You are viewing a plain text version of this content. The canonical link for it is here.
Posted to issues@spark.apache.org by "Joseph K. Bradley (JIRA)" <ji...@apache.org> on 2016/10/31 18:14:59 UTC

[jira] [Commented] (SPARK-15784) Add Power Iteration Clustering to spark.ml

    [ https://issues.apache.org/jira/browse/SPARK-15784?page=com.atlassian.jira.plugin.system.issuetabpanels:comment-tabpanel&focusedCommentId=15622915#comment-15622915 ] 

Joseph K. Bradley commented on SPARK-15784:
-------------------------------------------

[~wangmiao1981] Sorry for the slow response here.  I do want us to add PIC to spark.ml, but we should discuss the design before the PR.  Could you please close the PR for now but save the branch to re-open after discussion?

Let's have a design discussion first.

I agree that the big issue is that there isn't a clear way to make predictions on new data points.  In fact, I've never heard of people trying to do so.  Has anyone else?

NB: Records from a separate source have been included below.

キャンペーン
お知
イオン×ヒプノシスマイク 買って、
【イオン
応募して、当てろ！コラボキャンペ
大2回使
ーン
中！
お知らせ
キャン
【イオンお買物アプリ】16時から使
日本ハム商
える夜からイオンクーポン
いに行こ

Assuming that prediction is not meaningful for PIC, then I don't think the algorithm fits within the Pipeline framework, though it's debatable.  I see a few options:
* Put PIC in Pipelines as a Transformer, not an Estimator.  We would just need to document that it is a very expensive Transformer.
* Put PIC in spark.ml as a static method.  We may have to do this anyways to support all of spark.mllib's Statistics.
* Put PIC in GraphFrames (and push harder for GraphFrames to be merged back into Spark, which will include a much longer set of improvements).

My top choice is PIC as a Transformer.  What do you think?

CC [~yanboliang] [~sethah] [~mlnick] opinions?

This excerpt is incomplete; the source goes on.